It would cost €200m to restore equal pay for over 60,000 public servants recruited since 2011 on lower terms and conditions, according to a new report published by the Department of Public Expenditure and Reform. 

During the economic crisis, the Government unilaterally cut pay rates for new recruits by 10%, as well as reducing allowances, and introducing a new pension scheme viewed as less generous than the existing scheme applicable up to then. 

As a result, 60,500 public servants across 237 grades - 19% of the entire public service workforce - are earning less than their longer-serving colleagues. 

The issue has caused controversy and discord, particularly in the education sector, which continued to recruit teachers during the recession, while other sectors were subject to a recruitment moratorium. 

Last year it was agreed that the Department of Public Expenditure and Reform would carry out a review on the pay of new entrants including an estimate for the cost of restoring pay equalisation, as well as a plan for how to achieve that. 

Today's report estimates that a two-point incremental adjustment applied to the 60,500 public servants on lower pay would cost around €200m, or an average of €3,301 per affected employee. 

This would be on top of the pay restoration of between 7.4% and 6.2% agreed for all public servants under the most recent public service pay agreement. 

The health sector accounts for around €84.3m of the €200m figure with almost €35.5m going to nurses.

The education sector pay bill would rise by over €83m - with around €59m going to teachers.

The bill for pay equality for civil servants would be €15.7m.

The justice sector would see an additional €10m added to payroll - mostly for recent garda recruits.

The local authority pay bill would rise by €4m, while new entrants in the Defence Forces would be due over €2m.
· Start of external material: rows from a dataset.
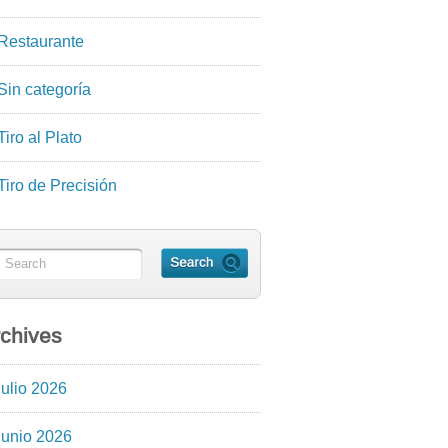
Restaurante
Sin categoría
Tiro al Plato
Tiro de Precisión
chives
julio 2026
junio 2026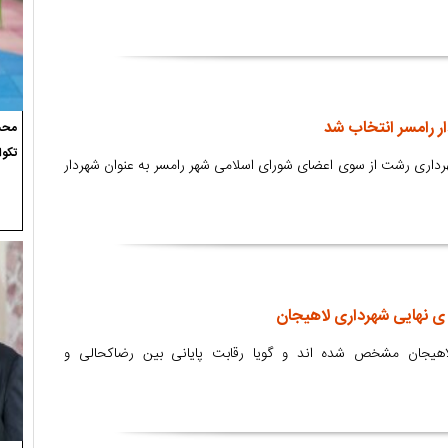
ار رامسر انتخاب شد
محسن
تکوا
کحالی مدیر منطقه ۳ شهرداری رشت از سوی اعضای شورای اسلامی شهر رامسر به عنوان شهردار
 ی نهایی شهرداری لاهیجان
لاهیجان مشخص شده اند و گویا رقابت پایانی بین رضاکحالی و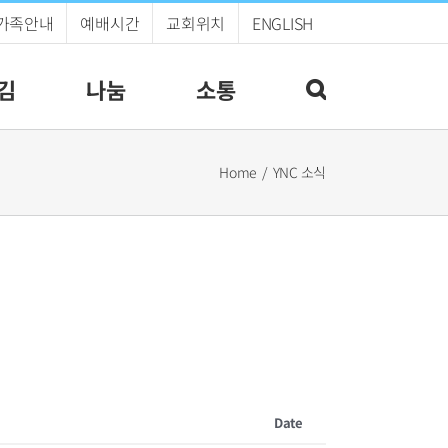
가족안내
예배시간
교회위치
ENGLISH
김
나눔
소통
Home
YNC 소식
Date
Minister for Finance Public Expenditure and Reform Paschal Donohoe said the report highlighted the considerable complexity, scope and costs associated with the issue of lower pay for new entrants - given that it affects hundreds of salary scales across the public service. 

He noted that the reduced pay points introduced during the economic crisis had not prevented very significant recruitment to the public service since then. 
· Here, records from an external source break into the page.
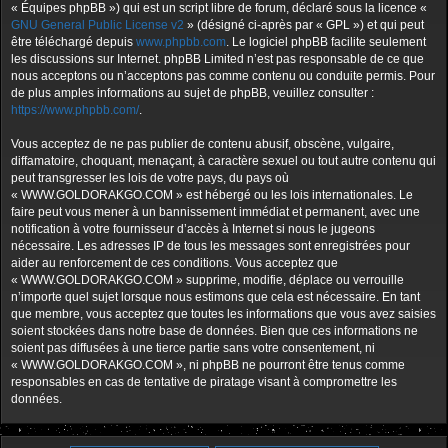
« Équipes phpBB ») qui est un script libre de forum, déclaré sous la licence «
GNU General Public License v2
» (désigné ci-après par « GPL ») et qui peut
être téléchargé depuis
www.phpbb.com
. Le logiciel phpBB facilite seulement
les discussions sur Internet. phpBB Limited n’est pas responsable de ce que
nous acceptons ou n’acceptons pas comme contenu ou conduite permis. Pour
de plus amples informations au sujet de phpBB, veuillez consulter :
https://www.phpbb.com/
.
Vous acceptez de ne pas publier de contenu abusif, obscène, vulgaire,
diffamatoire, choquant, menaçant, à caractère sexuel ou tout autre contenu qui
peut transgresser les lois de votre pays, du pays où
« WWW.GOLDORAKGO.COM » est hébergé ou les lois internationales. Le
faire peut vous mener à un bannissement immédiat et permanent, avec une
notification à votre fournisseur d’accès à Internet si nous le jugeons
nécessaire. Les adresses IP de tous les messages sont enregistrées pour
aider au renforcement de ces conditions. Vous acceptez que
« WWW.GOLDORAKGO.COM » supprime, modifie, déplace ou verrouille
n’importe quel sujet lorsque nous estimons que cela est nécessaire. En tant
que membre, vous acceptez que toutes les informations que vous avez saisies
soient stockées dans notre base de données. Bien que ces informations ne
soient pas diffusées à une tierce partie sans votre consentement, ni
« WWW.GOLDORAKGO.COM », ni phpBB ne pourront être tenus comme
responsables en cas de tentative de piratage visant à compromettre les
données.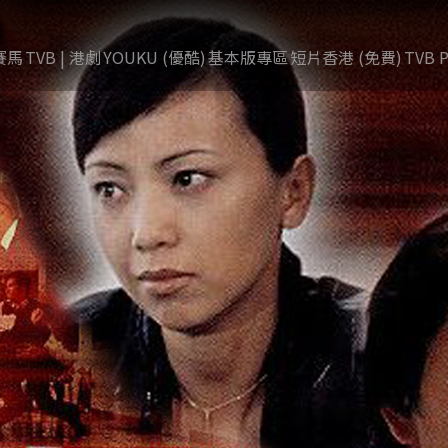
賽馬
TVB | 港劇
YOUKU (優酷)
基本版專區
短片香港 (免費)
TVB P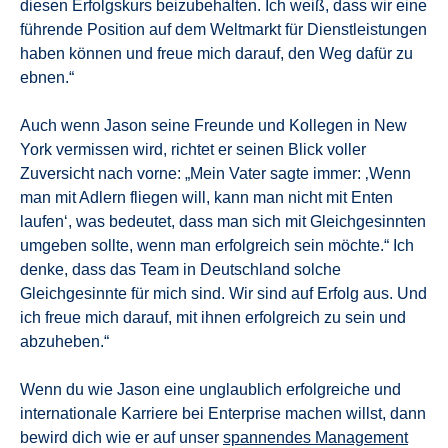
diesen Erfolgskurs beizubehalten. Ich weiß, dass wir eine
führende Position auf dem Weltmarkt für Dienstleistungen
haben können und freue mich darauf, den Weg dafür zu
ebnen.“
Auch wenn Jason seine Freunde und Kollegen in New
York vermissen wird, richtet er seinen Blick voller
Zuversicht nach vorne: „Mein Vater sagte immer: ‚Wenn
man mit Adlern fliegen will, kann man nicht mit Enten
laufen‘, was bedeutet, dass man sich mit Gleichgesinnten
umgeben sollte, wenn man erfolgreich sein möchte.“ Ich
denke, dass das Team in Deutschland solche
Gleichgesinnte für mich sind. Wir sind auf Erfolg aus. Und
ich freue mich darauf, mit ihnen erfolgreich zu sein und
abzuheben.“
Wenn du wie Jason eine unglaublich erfolgreiche und
internationale Karriere bei Enterprise machen willst, dann
bewird dich wie er auf unser
spannendes Management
Minister Donohoe also said the report made clear the Government's commitment to working with the parties to address these issues in line with the public service agreement, but also taking account of the significant costs involved. 
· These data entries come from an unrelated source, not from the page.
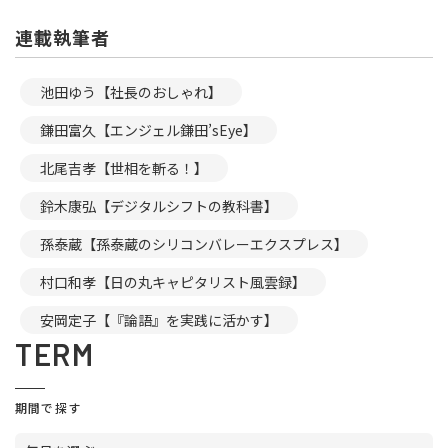
連載執筆者
池田ゆう【社長のおしゃれ】
鎌田富久【エンジェル鎌田’sEye】
北尾吉孝【世相を斬る！】
鈴木康弘【デジタルシフトの教科書】
孫泰蔵【孫泰蔵のシリコンバレーエクスプレス】
村口和孝【日の丸キャピタリスト風雲録】
安岡定子【『論語』を実践に活かす】
TERM
期間で探す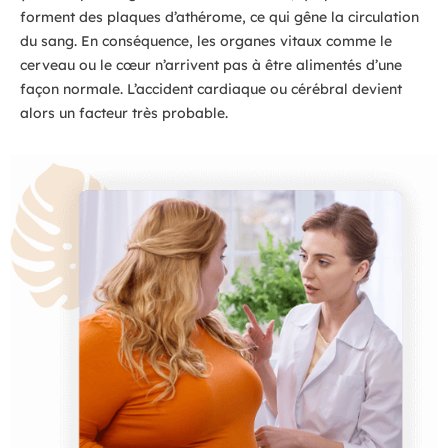
forment des plaques d’athérome, ce qui gêne la circulation
du sang. En conséquence, les organes vitaux comme le
cerveau ou le cœur n’arrivent pas à être alimentés d’une
façon normale. L’accident cardiaque ou cérébral devient
alors un facteur très probable.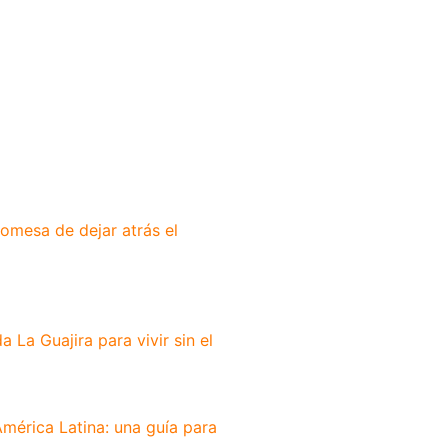
romesa de dejar atrás el
 La Guajira para vivir sin el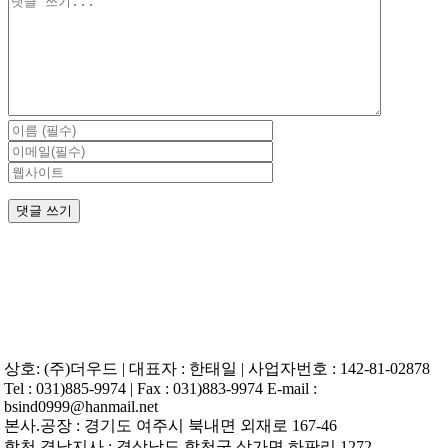
글
상호: (주)더우드 | 대표자 : 한태일 | 사업자번호 : 142-81-02878
Tel : 031)885-9974 | Fax : 031)883-9974 E-mail :
bsind0999@hanmail.net
본사.공장 : 경기도 여주시 북내면 외재로 167-46
합천 경남지사 : 경상남도 합천군 삼가면 하판리 1272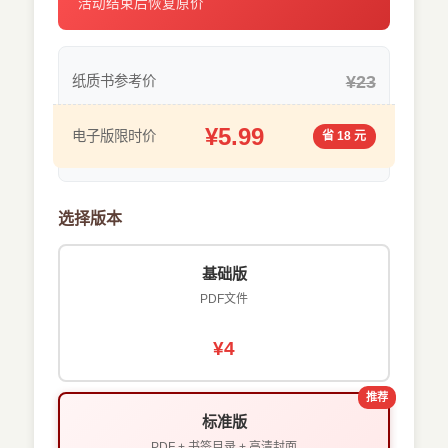
活动结束后恢复原价
¥23
纸质书参考价
¥5.99
电子版限时价
省 18 元
选择版本
基础版
PDF文件
¥4
推荐
标准版
PDF + 书签目录 + 高清封面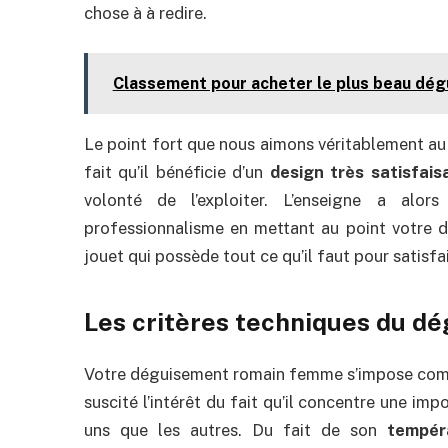
chose à à redire.
Classement pour acheter le plus beau dé
Le point fort que nous aimons véritablement au
fait qu’il bénéficie d’un
design très satisfais
volonté de l’exploiter. L’enseigne a alo
professionnalisme en mettant au point votre 
jouet qui possède tout ce qu’il faut pour satisfai
Les critères techniques du 
Votre déguisement romain femme s’impose comme
suscité l’intérêt du fait qu’il concentre une im
uns que les autres. Du fait de son
tempér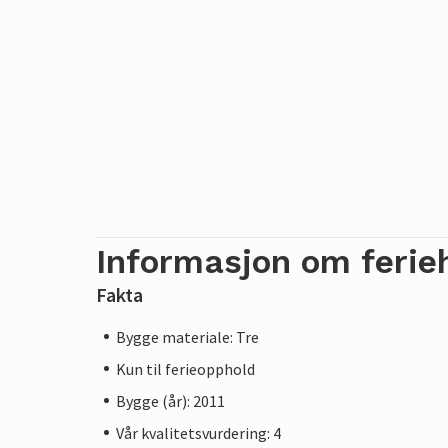
Informasjon om ferie
Fakta
Bygge materiale: Tre
Kun til ferieopphold
Bygge (år): 2011
Vår kvalitetsvurdering: 4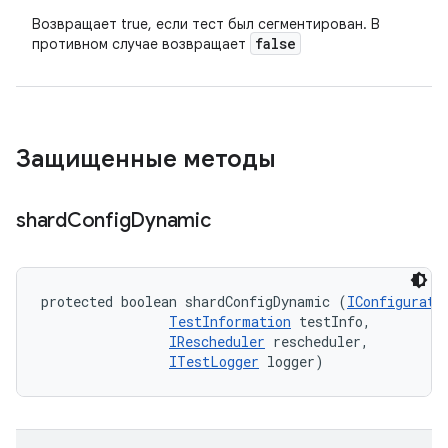
Возвращает true, если тест был сегментирован. В
false
противном случае возвращает
Защищенные методы
shard
Config
Dynamic
protected boolean shardConfigDynamic (
IConfigurati
TestInformation
 testInfo, 

IRescheduler
 rescheduler, 

ITestLogger
 logger)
He said the data would provide the necessary evidence to support further engagement between the parties.

The Irish Congress of Trade Unions and its Public Services Committee welcomed the agreement to hold new talks on new entrants' pay for public sector workers. 

ICTU General Secretary Patricia King said that securing new talks on the issue marked a significant step towards the resolution of a long standing problem. 

"At its most basic, this was and remains a simple issue of fairness and equality. The decision to cut entry grade pay across the public service was never endorsed or accepted by trade unions and we have consistently sought to bring this injustice to an end," Ms King said. 

Fianna Fáil's spokesperson on Public Expenditure and Reform Dara Calleary said the publication of the report must be seen as a first step in a process to bring about pay equality. 

Deputy Calleary called on Minister Donohoe to set out a definitive timeline by which he expects full pay equality to be secured. 

He said the Public Service Pay Commission should play an integral role in this process. 

The Association of Secondary Teachers in Ireland said it was essential that talks begin immediately to ensure that pay equalisation can be implemented in a short time frame. 

The ASTI said that on average post 2010 entrants earn €4000 less per year than a pre-2010 recruit with the same qualifications and experience. 

The union also noted that applications for second level teaching courses had dropped significantly since the introduction of differential pay scales. 

SIPTU Health Divison Organiser Paul Bell said SIPTU members had consistently argued that it was unfair to cut the entry grade of pay for workers joining the public service since 2011.

He said the talks would deliver an opportunity to resolve what he called 'this injustice' within the terms of the new public service pay agreement.